人財委員会・経営者共育委員会・企業力向上委員会の3委員会合同企画として、日本理化学工業(株)の訪問見学会を6月29日(木)に行い16名が参加しました。

日本理化学工業(株)は本社のある川崎工場と美唄工場(北海道・びばい)でチョークを製造しており、社員87名のうち67名が知的障がい者(その半数以上がIQ40以下の重度障がい者)で、製造現場で活躍されています。業界でのシェアは70%を占めているものの、チョークの需要は年々減少しており、その影響を大きく受けています。

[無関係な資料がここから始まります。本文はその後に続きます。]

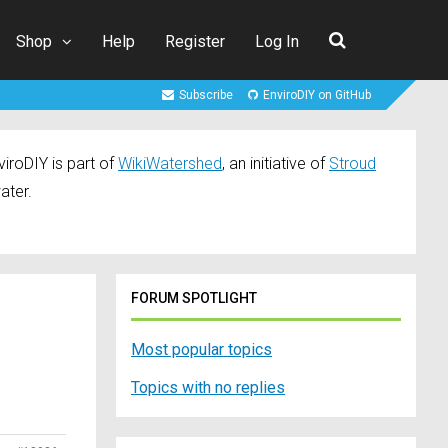
Shop
Help
Register
Log In
Subscribe
EnviroDIY on GitHub
iroDIY is part of
WikiWatershed
, an initiative of
Stroud
ater.
FORUM SPOTLIGHT
Most popular topics
Topics with no replies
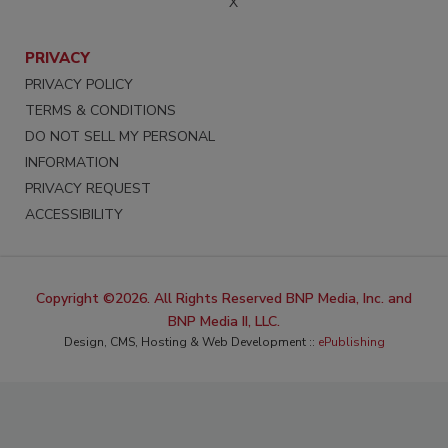
X
PRIVACY
PRIVACY POLICY
TERMS & CONDITIONS
DO NOT SELL MY PERSONAL
INFORMATION
PRIVACY REQUEST
ACCESSIBILITY
Copyright ©2026. All Rights Reserved BNP Media, Inc. and
BNP Media II, LLC.
Design, CMS, Hosting & Web Development ::
ePublishing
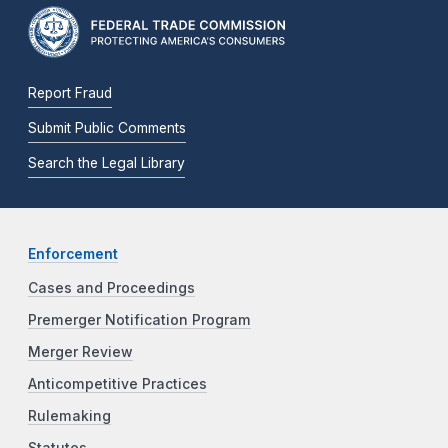
Report Fraud
Submit Public Comments
Search the Legal Library
Enforcement
Cases and Proceedings
Premerger Notification Program
Merger Review
Anticompetitive Practices
Rulemaking
Statutes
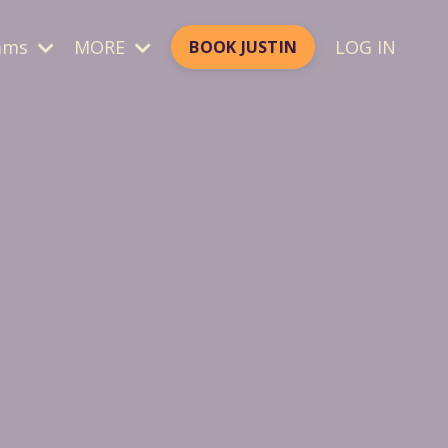
ams
MORE
LOG IN
BOOK JUSTIN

市場縮小の要因は大きく次の3つが挙げられました。

① 黒板とチョークを使わない授業が増える(DX化)

② コロナ禍による学級閉鎖

③ 少子化による学校・学級数の減少

これに対して、新商品の開発に取り組まれており、新たな用途への展開や市場の開拓を行ってみえます。今回の訪問の際に以下の6点の新商品をご紹介いただきました。

① ダストレスチョーク開発(炭酸カルシューム+ホタテ貝殻粉末)

② 黒板アート用蛍光チョーク

③ 人間工学に基づくプロ(教師)用チョーク(太く長い)

④ 工事現場やお風呂で使える耐水性チョーク

⑤ キットパス (ガラス、鏡、机、壁に書いても水拭きで消える)

*お米のワックスを使用することで口に入れても安心

⑥ キットパス あそボディ (ボディペイント用)

障がい者雇用の取組では、近隣の施設や特別支援学校などからの就労体験の受入れがきっかけとしてスタートされましたが、ボランティア精神ではなく現場に必要な人材として採用をされており、現場での集中力や働く姿勢を見学させていただいて、戦力としてしっかり根付いていました。

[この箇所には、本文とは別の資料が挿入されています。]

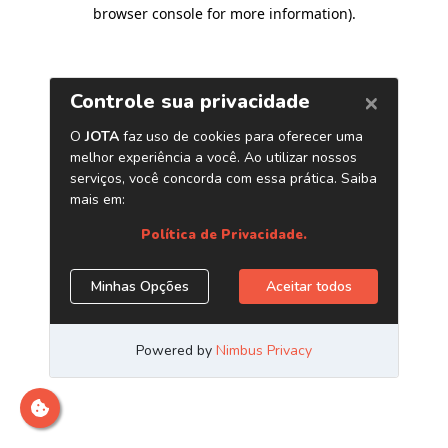
browser console for more information)
.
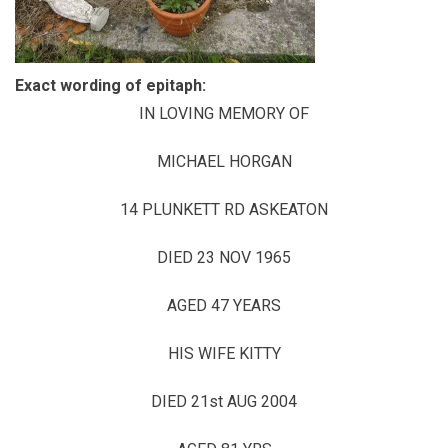
Exact wording of epitaph:
IN LOVING MEMORY OF
MICHAEL HORGAN
14 PLUNKETT RD ASKEATON
DIED 23 NOV 1965
AGED 47 YEARS
HIS WIFE KITTY
DIED 21st AUG 2004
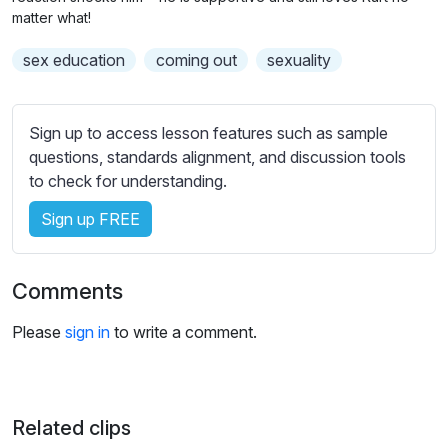
n
f
b
matter what!
g
u
t
sex education
coming out
sexuality
s
l
i
t
l
l
s
Sign up to access lesson features such as sample
e
c
questions, standards alignment, and discussion tools
s
r
to check for understanding.
s
e
e
Sign up FREE
e
t
n
t
i
Comments
n
g
Please
sign in
to write a comment.
s
Related clips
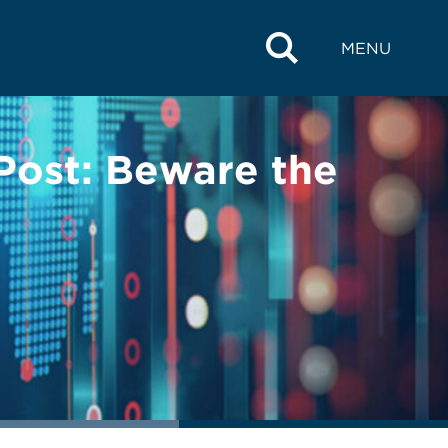
MENU
Post: Beware the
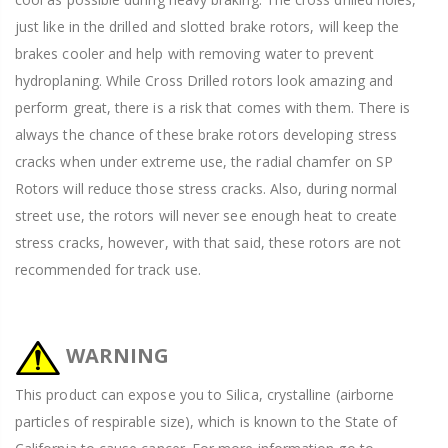
just like in the drilled and slotted brake rotors, will keep the
brakes cooler and help with removing water to prevent
hydroplaning. While Cross Drilled rotors look amazing and
perform great, there is a risk that comes with them. There is
always the chance of these brake rotors developing stress
cracks when under extreme use, the radial chamfer on SP
Rotors will reduce those stress cracks. Also, during normal
street use, the rotors will never see enough heat to create
stress cracks, however, with that said, these rotors are not
recommended for track use.
WARNING
This product can expose you to Silica, crystalline (airborne
particles of respirable size), which is known to the State of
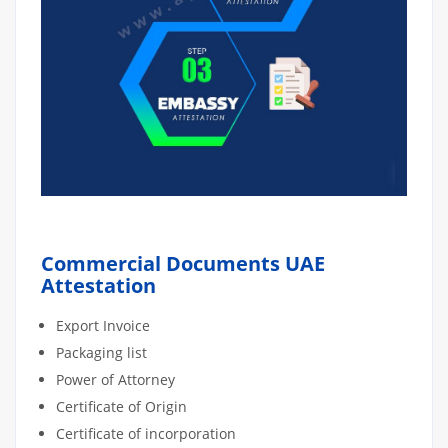
Commercial Documents UAE
Attestation
Export Invoice
Packaging list
Power of Attorney
Certificate of Origin
Certificate of incorporation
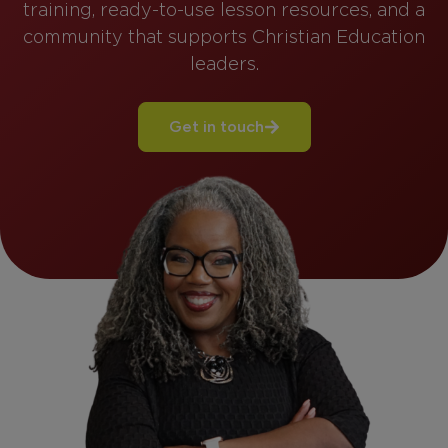
training, ready-to-use lesson resources, and a
community that supports Christian Education
leaders.
Get in touch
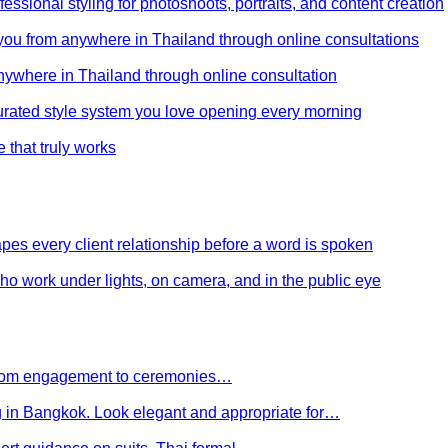
ssional styling for photoshoots, portraits, and content creation
e you from anywhere in Thailand through online consultations
anywhere in Thailand through online consultation
curated style system you love opening every morning
e that truly works
es every client relationship before a word is spoken
 who work under lights, on camera, and in the public eye
 From engagement to ceremonies…
g in Bangkok. Look elegant and appropriate for…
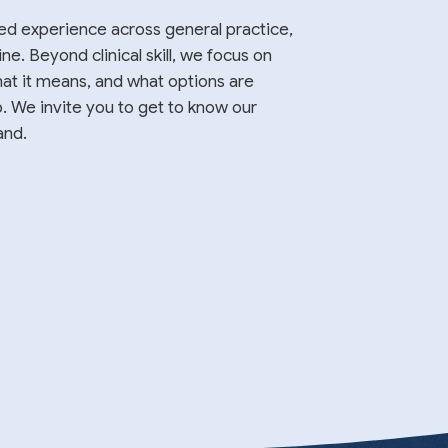
ed experience across general practice,
. Beyond clinical skill, we focus on
at it means, and what options are
p. We invite you to get to know our
and.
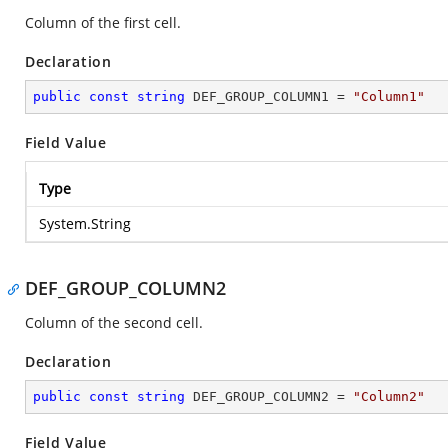
Column of the first cell.
Declaration
public
const
string
 DEF_GROUP_COLUMN1 = 
"Column1"
Field Value
Type
System.String
DEF_GROUP_COLUMN2
Column of the second cell.
Declaration
public
const
string
 DEF_GROUP_COLUMN2 = 
"Column2"
Field Value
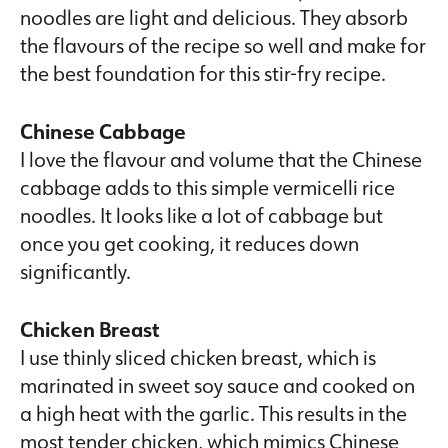
noodles are light and delicious. They absorb
the flavours of the recipe so well and make for
the best foundation for this stir-fry recipe.
Chinese Cabbage
I love the flavour and volume that the Chinese
cabbage adds to this simple vermicelli rice
noodles. It looks like a lot of cabbage but
once you get cooking, it reduces down
significantly.
Chicken Breast
I use thinly sliced chicken breast, which is
marinated in sweet soy sauce and cooked on
a high heat with the garlic. This results in the
most tender chicken, which mimics Chinese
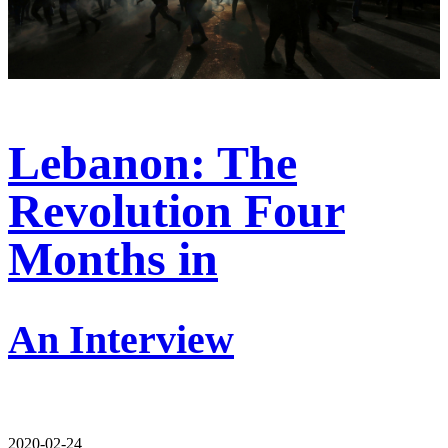
Lebanon: The
Revolution Four
Months in
An Interview
2020-02-24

大山会長のお話しでは、社員の条件として周りに迷惑をかけないこと(迷惑をかけると帰らせる⇒最初は1週間に1回が2~3週間に1回になることで成長していると考える)や集中力や持続力が職場に必要なことを伝えきる、これを教えることが大切。しかし1人1人理解力がことなるため、1人1人に合わせてしっかりと伝えることを全社員の共通認識とし、「できなかったら、教えた方が悪い」という厳しいルールを敷いています。

そして教えることと合わせて「できる人」と思うことをセットとしています。ついついできないことを見てしまいますが、そうしたレッテルを貼ってしまうとそこで止まってしまう。次の1歩が出るかどうかの差はここにあると、60年の実績からの金言をいただきました。

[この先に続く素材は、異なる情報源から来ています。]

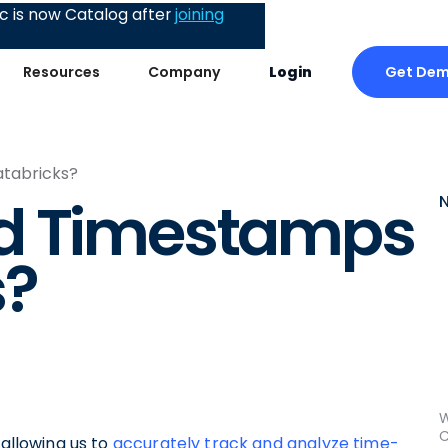
 is now Catalog after
joining
Get De
Resources
Company
Login
atabricks?
d Timestamps
s?
W
C
 allowing us to
accurately track and analyze time-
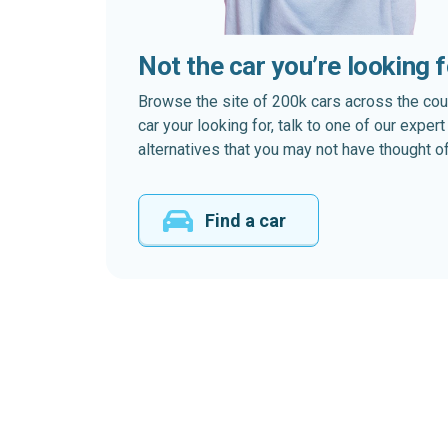
Not the car you’re looking 
Browse the site of 200k cars across the country
car your looking for, talk to one of our expe
alternatives that you may not have thought of
Find a car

また伝えることの工夫について、現場を見学させていただく中で、様々な取組をご紹介いただきました。ツールを使ったものや色分けによる工夫など作業によって異なりますが、誰もが見てわかるように作業が組み立てられており、細かな指示書やマニュアルはなく、最低限のものに留まっていました。こうした現場からも1人1人に合わせた伝え方を徹底されており、社員の皆さんも誇りをもって働いてみえる表情もみることができました。

人間の究極の幸せは、「愛されること・褒められること、役に立つこと、必要とされること」であり、働くことで「褒められること・役に立つこと・必要とされること」を実感でき、幸せを感じることできる。1人でも多くの障がい者に働く場を提供できる会社であることを目指す大山会長は、「すべての世代に楽書き文化を!」をテーマに市場へのアプローチを行っており、これが文化になるまで頑張っていくと熱い想いをお話しいただきました。

大山会長をはじめ働く社員皆さまの熱意と想いに触れ、今回参加された方々も大いに学びと刺激を受けた見学会となりました。